Try it:
Give back the lines below verbatim, omitting all pictures.

++++ Source information ++++

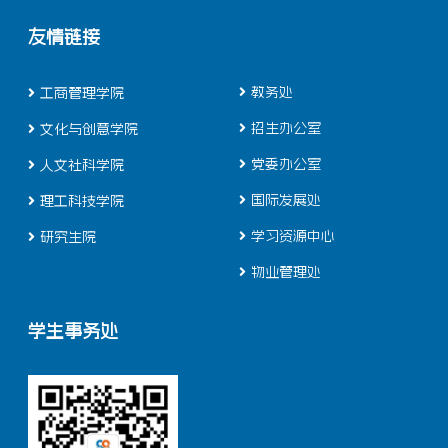
友情链接
教务处
工商管理学院
招生办公室
文化与创意学院
党委办公室
人文社科学院
国际发展处
理工科技学院
学习资源中心
研究生院
物业管理处
学生事务处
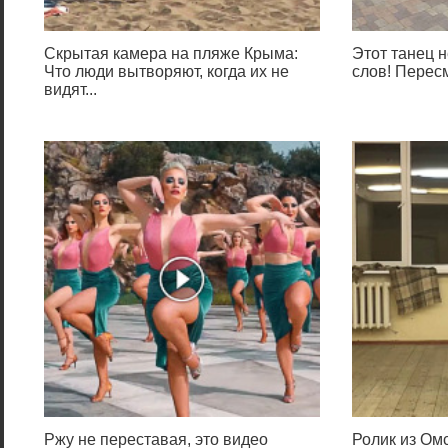
Скрытая камера на пляже Крыма:
Этот танец н
Что люди вытворяют, когда их не
слов! Перес
видят...
Ржу не переставая, это видео
Ролик из Омс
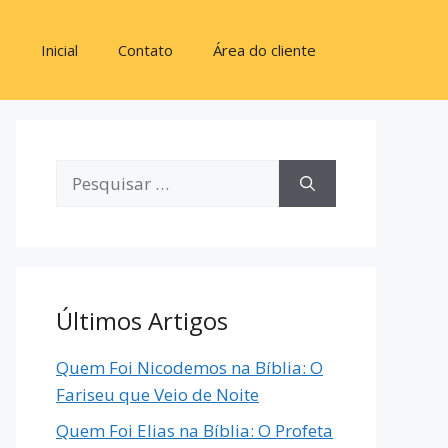
Inicial
Contato
Área do cliente
Últimos Artigos
Quem Foi Nicodemos na Bíblia: O
Fariseu que Veio de Noite
Quem Foi Elias na Bíblia: O Profeta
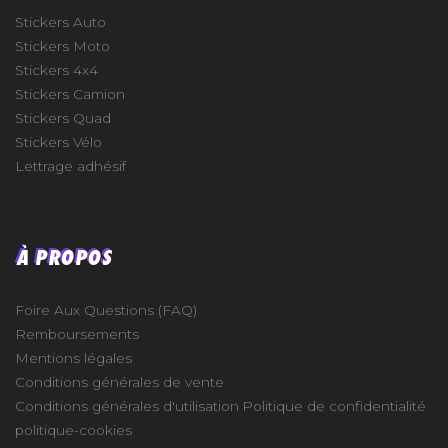
Stickers Auto
Stickers Moto
Stickers 4x4
Stickers Camion
Stickers Quad
Stickers Vélo
Lettrage adhésif
À PROPOS
Foire Aux Questions (FAQ)
Remboursements
Mentions légales
Conditions générales de vente
Conditions générales d'utilisation
Politique de confidentialité
politique-cookies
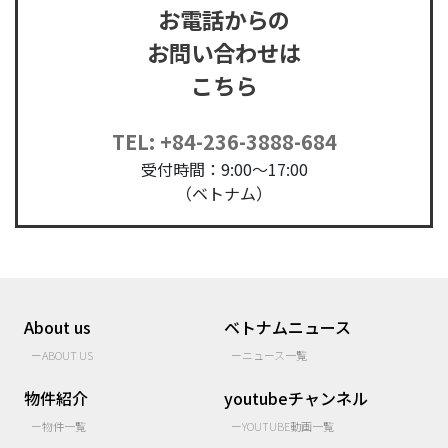
お電話からの
お問い合わせは
こちら
TEL: +84-236-3888-684
受付時間：9:00～17:00
（ベトナム）
About us
ベトナムニュース
ーABOUT US
ーニュース一覧
物件紹介
youtubeチャンネル
ー物件一覧
ーYOUTUBE動画一覧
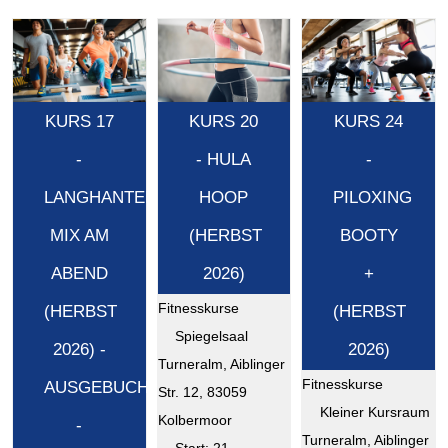
KURS 17
KURS 20
KURS 24
-
- HULA
-
LANGHANTEL
HOOP
PILOXING
MIX AM
(HERBST
BOOTY
ABEND
2026)
+
Fitnesskurse
(HERBST
(HERBST
Spiegelsaal
2026) -
2026)
Turneralm, Aiblinger
Fitnesskurse
AUSGEBUCHT
Str. 12, 83059
Kleiner Kursraum
Kolbermoor
-
Turneralm, Aiblinger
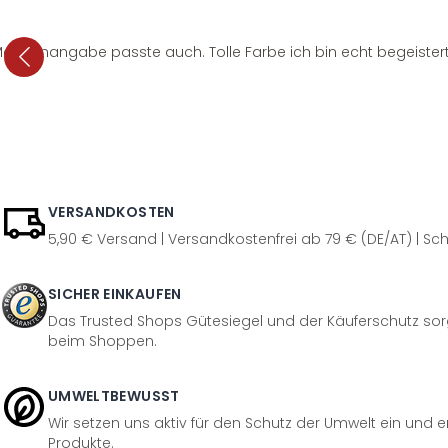
e Mengenangabe passte auch. Tolle Farbe ich bin echt begeistert
VERSANDKOSTEN
5,90 € Versand | Versandkostenfrei ab 79 € (DE/AT) | Sch
SICHER EINKAUFEN
Das Trusted Shops Gütesiegel und der Käuferschutz sorg
beim Shoppen.
UMWELTBEWUSST
Wir setzen uns aktiv für den Schutz der Umwelt ein und 
Produkte.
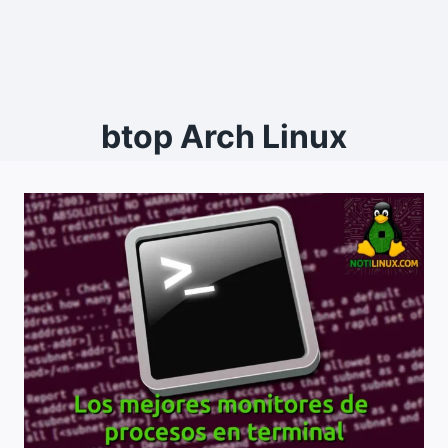
btop Arch Linux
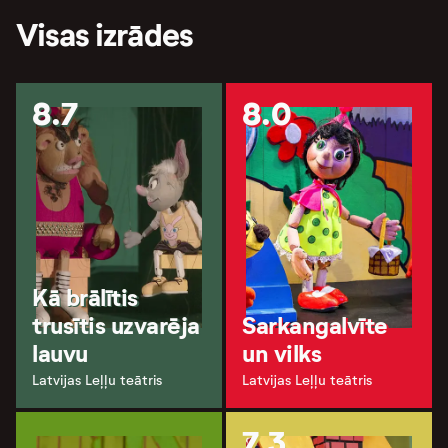
Visas izrādes
8.7
8.0
Kā brālītis
trusītis uzvarēja
Sarkangalvīte
lauvu
un vilks
Latvijas Leļļu teātris
Latvijas Leļļu teātris
7.3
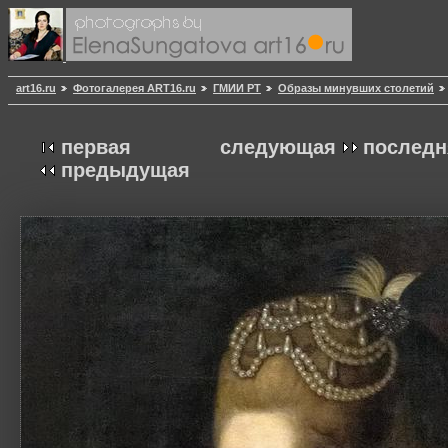
art16.ru
Фотогалерея ART16.ru
ГМИИ РТ
Образы минувших столетий
первая
следующая
последн
предыдущая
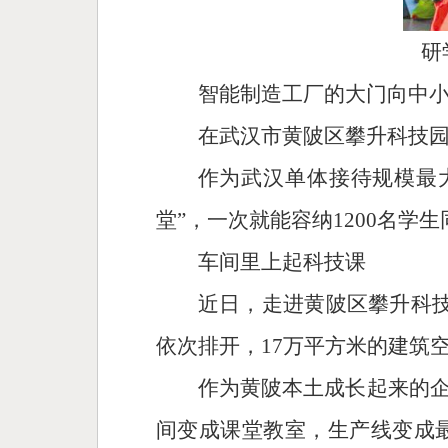
研
智能制造工厂的大门向中
在武汉市黄陂区攀升科技
作为武汉单体接待规模最
堂”，一次就能容纳1200名
车间里上起科技课
近日，走进黄陂区攀升科技
依次排开，17万平方米的建筑
作为黄陂本土成长起来的
间变成课堂教室，生产线变成最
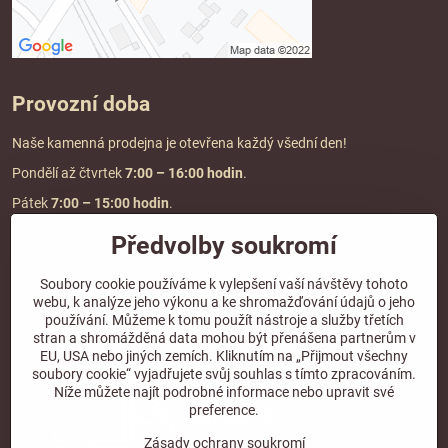
Provozní doba
Naše kamenná prodejna je otevřena každý všední den!
Pondělí až čtvrtek
7:00
– 16:00 hodin
.
Pátek
7:00 – 15:00 hodin
.
Předvolby soukromí
Doprava a platba
Soubory cookie používáme k vylepšení vaší návštěvy tohoto
webu, k analýze jeho výkonu a ke shromažďování údajů o jeho
DOPRAVA ZDARMA
používání. Můžeme k tomu použít nástroje a služby třetích
při objednávce nad
2000 Kč vč. DPH.
stran a shromážděná data mohou být přenášena partnerům v
EU, USA nebo jiných zemích. Kliknutím na „Přijmout všechny
*Nevztahuje se na paletovou přepravu.
soubory cookie“ vyjadřujete svůj souhlas s tímto zpracováním.
Níže můžete najít podrobné informace nebo upravit své
preference.
Zásady ochrany soukromí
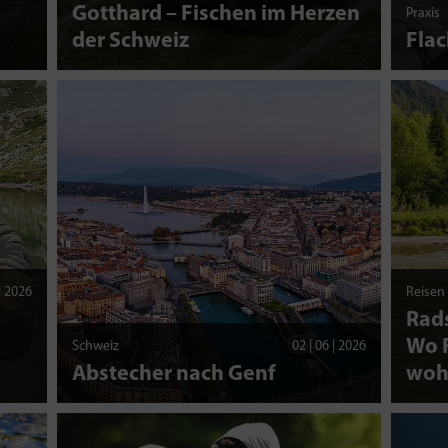
d
Gotthard – Fischen im Herzen
Praxis
der Schweiz
Fla
 | 2026
Reisen
Rads
Wo F
Schweiz
02 | 06 | 2026
Abstecher nach Genf
woh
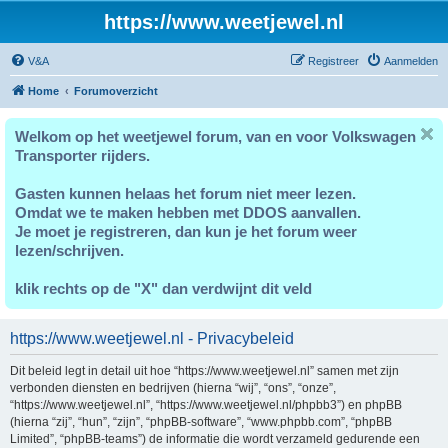
https://www.weetjewel.nl
V&A
Registreer
Aanmelden
Home
Forumoverzicht
Welkom op het weetjewel forum, van en voor Volkswagen
Transporter rijders.
Gasten kunnen helaas het forum niet meer lezen.
Omdat we te maken hebben met DDOS aanvallen.
Je moet je registreren, dan kun je het forum weer
lezen/schrijven.
klik rechts op de "X" dan verdwijnt dit veld
https://www.weetjewel.nl - Privacybeleid
Dit beleid legt in detail uit hoe “https://www.weetjewel.nl” samen met zijn
verbonden diensten en bedrijven (hierna “wij”, “ons”, “onze”,
“https://www.weetjewel.nl”, “https://www.weetjewel.nl/phpbb3”) en phpBB
(hierna “zij”, “hun”, “zijn”, “phpBB-software”, “www.phpbb.com”, “phpBB
Limited”, “phpBB-teams”) de informatie die wordt verzameld gedurende een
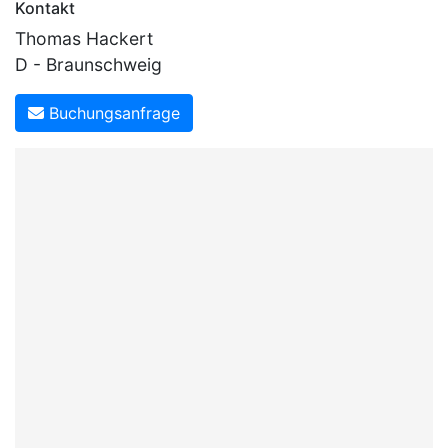
Kontakt
Thomas Hackert
D - Braunschweig
Buchungsanfrage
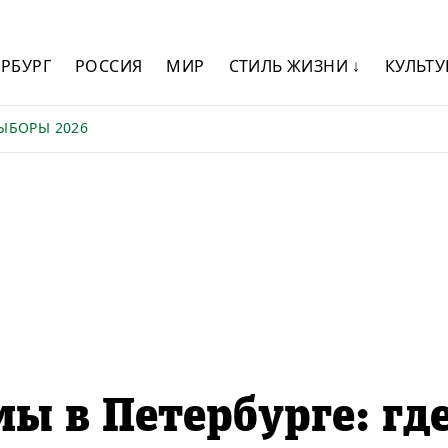
ЕРБУРГ
РОССИЯ
МИР
СТИЛЬ ЖИЗНИ ↓
КУЛЬТУ
ЫБОРЫ 2026
ы в Петербурге: гд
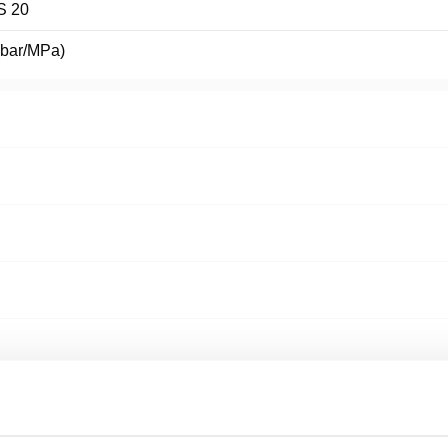
S 20
(bar/MPa)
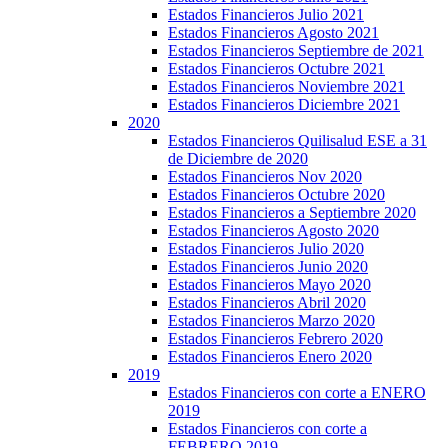
Estados Financieros Julio 2021
Estados Financieros Agosto 2021
Estados Financieros Septiembre de 2021
Estados Financieros Octubre 2021
Estados Financieros Noviembre 2021
Estados Financieros Diciembre 2021
2020
Estados Financieros Quilisalud ESE a 31
de Diciembre de 2020
Estados Financieros Nov 2020
Estados Financieros Octubre 2020
Estados Financieros a Septiembre 2020
Estados Financieros Agosto 2020
Estados Financieros Julio 2020
Estados Financieros Junio 2020
Estados Financieros Mayo 2020
Estados Financieros Abril 2020
Estados Financieros Marzo 2020
Estados Financieros Febrero 2020
Estados Financieros Enero 2020
2019
Estados Financieros con corte a ENERO
2019
Estados Financieros con corte a
FEBRERO 2019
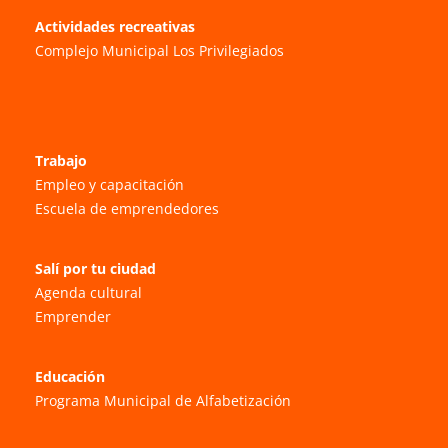
Actividades recreativas
Complejo Municipal Los Privilegiados
Trabajo
Empleo y capacitación
Escuela de emprendedores
Salí por tu ciudad
Agenda cultural
Emprender
Educación
Programa Municipal de Alfabetización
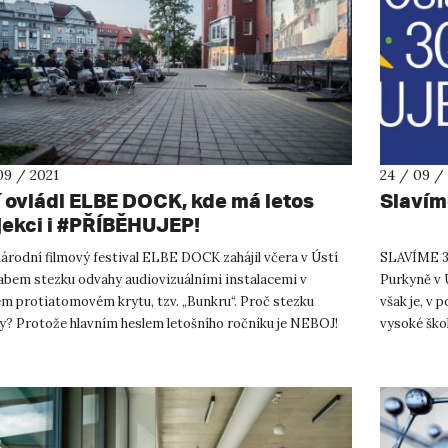
09 / 2021
24 / 09 /
í ovládl ELBE DOCK, kde má letos
Slavíme
jekci i #PŘÍBĚHUJEP!
árodní filmový festival ELBE DOCK zahájil včera v Ústí
SLAVÍME 30
abem stezku odvahy audiovizuálními instalacemi v
Purkyně v Ú
ém protiatomovém krytu, tzv. „Bunkru“. Proč stezku
však je, v 
y? Protože hlavním heslem letošního ročníku je NEBOJ!
vysoké škols
ve smyslu nebát s...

++++

Exercise result:
友情链接
教务处
工商管理学院
招生办公室
文化与创意学院
党委办公室
人文社科学院
国际发展处
理工科技学院
学习资源中心
研究生院
物业管理处
学生事务处
Скрытая камера на пляже Крыма:
Этот танец н
Что люди вытворяют, когда их не
слов! Перес
видят...
Ржу не переставая, это видео
Ролик из Омс
Inicial
Contato
Área do cliente
Últimos Artigos
Quem Foi Nicodemos na Bíblia: O
Fariseu que Veio de Noite
Quem Foi Elias na Bíblia: O Profeta
Stickers Auto
Stickers Moto
Stickers 4x4
Stickers Camion
Stickers Quad
Stickers Vélo
Lettrage adhésif
À PROPOS
Foire Aux Questions (FAQ)
Remboursements
Mentions légales
Conditions générales de vente
Conditions générales d'utilisation
Politique de confidentialité
politique-cookies
お電話からの
お問い合わせは
こちら
TEL: +84-236-3888-684
受付時間：9:00～17:00
（ベトナム）
About us
ベトナムニュース
ーABOUT US
ーニュース一覧
物件紹介
youtubeチャンネル
ー物件一覧
ーYOUTUBE動画一覧
KURS 17
KURS 20
KURS 24
-
- HULA
-
LANGHANTEL
HOOP
PILOXING
MIX AM
(HERBST
BOOTY
ABEND
2026)
+
Fitnesskurse
(HERBST
(HERBST
Spiegelsaal
2026) -
2026)
Turneralm, Aiblinger
Fitnesskurse
AUSGEBUCHT
Str. 12, 83059
Kleiner Kursraum
Kolbermoor
-
Turneralm, Aiblinger
e Mengenangabe passte auch. Tolle Farbe ich bin echt begeistert
VERSANDKOSTEN
5,90 € Versand | Versandkostenfrei ab 79 € (DE/AT) | Sch
SICHER EINKAUFEN
Das Trusted Shops Gütesiegel und der Käuferschutz sorg
beim Shoppen.
UMWELTBEWUSST
Wir setzen uns aktiv für den Schutz der Umwelt ein und 
Produkte.
btop Arch Linux
Visas izrādes
8.7
8.0
Kā brālītis
trusītis uzvarēja
Sarkangalvīte
lauvu
un vilks
Latvijas Leļļu teātris
Latvijas Leļļu teātris
7.3
art16.ru
Фотогалерея ART16.ru
ГМИИ РТ
Образы минувших столетий
первая
следующая
последн
предыдущая
研
智能制造工厂的大门向中
在武汉市黄陂区攀升科技
作为武汉单体接待规模最
堂”，一次就能容纳1200名
车间里上起科技课
近日，走进黄陂区攀升科技
依次排开，17万平方米的建筑
作为黄陂本土成长起来的
间变成课堂教室，生产线变成最
Provozní doba
Naše kamenná prodejna je otevřena každý všední den!
Pondělí až čtvrtek
7:00
– 16:00 hodin
.
Pátek
7:00 – 15:00 hodin
.
Předvolby soukromí
Doprava a platba
Soubory cookie používáme k vylepšení vaší návštěvy tohoto
webu, k analýze jeho výkonu a ke shromažďování údajů o jeho
DOPRAVA ZDARMA
používání. Můžeme k tomu použít nástroje a služby třetích
při objednávce nad
2000 Kč vč. DPH.
stran a shromážděná data mohou být přenášena partnerům v
EU, USA nebo jiných zemích. Kliknutím na „Přijmout všechny
*Nevztahuje se na paletovou přepravu.
soubory cookie“ vyjadřujete svůj souhlas s tímto zpracováním.
Níže můžete najít podrobné informace nebo upravit své
preference.
Zásady ochrany soukromí
d
Gotthard – Fischen im Herzen
Praxis
der Schweiz
Fla
 | 2026
Reisen
Rads
Wo F
Schweiz
02 | 06 | 2026
Abstecher nach Genf
woh
https://www.weetjewel.nl
V&A
Registreer
Aanmelden
Home
Forumoverzicht
Welkom op het weetjewel forum, van en voor Volkswagen
Transporter rijders.
Gasten kunnen helaas het forum niet meer lezen.
Omdat we te maken hebben met DDOS aanvallen.
Je moet je registreren, dan kun je het forum weer
lezen/schrijven.
klik rechts op de "X" dan verdwijnt dit veld
https://www.weetjewel.nl - Privacybeleid
Dit beleid legt in detail uit hoe “https://www.weetjewel.nl” samen met zijn
verbonden diensten en bedrijven (hierna “wij”, “ons”, “onze”,
“https://www.weetjewel.nl”, “https://www.weetjewel.nl/phpbb3”) en phpBB
(hierna “zij”, “hun”, “zijn”, “phpBB-software”, “www.phpbb.com”, “phpBB
Limited”, “phpBB-teams”) de informatie die wordt verzameld gedurende een
Kontakt
Thomas Hackert
D - Braunschweig
Buchungsanfrage
ЕРБУРГ
РОССИЯ
МИР
СТИЛЬ ЖИЗНИ ↓
КУЛЬТУ
ЫБОРЫ 2026
ы в Петербурге: гд
S 20
(bar/MPa)
Estados Financieros Julio 2021
Estados Financieros Agosto 2021
Estados Financieros Septiembre de 2021
Estados Financieros Octubre 2021
Estados Financieros Noviembre 2021
Estados Financieros Diciembre 2021
2020
Estados Financieros Quilisalud ESE a 31
de Diciembre de 2020
Estados Financieros Nov 2020
Estados Financieros Octubre 2020
Estados Financieros a Septiembre 2020
Estados Financieros Agosto 2020
Estados Financieros Julio 2020
Estados Financieros Junio 2020
Estados Financieros Mayo 2020
Estados Financieros Abril 2020
Estados Financieros Marzo 2020
Estados Financieros Febrero 2020
Estados Financieros Enero 2020
2019
Estados Financieros con corte a ENERO
2019
Estados Financieros con corte a
FEBRERO 2019
Actividades recreativas
Complejo Municipal Los Privilegiados
Trabajo
Empleo y capacitación
Escuela de emprendedores
Salí por tu ciudad
Agenda cultural
Emprender
Educación
Programa Municipal de Alfabetización
09 / 2021
24 / 09 /
í ovládl ELBE DOCK, kde má letos
Slavíme
jekci i #PŘÍBĚHUJEP!
árodní filmový festival ELBE DOCK zahájil včera v Ústí
SLAVÍME 30
abem stezku odvahy audiovizuálními instalacemi v
Purkyně v Ú
ém protiatomovém krytu, tzv. „Bunkru“. Proč stezku
však je, v 
y? Protože hlavním heslem letošního ročníku je NEBOJ!
vysoké škols
ve smyslu nebát s...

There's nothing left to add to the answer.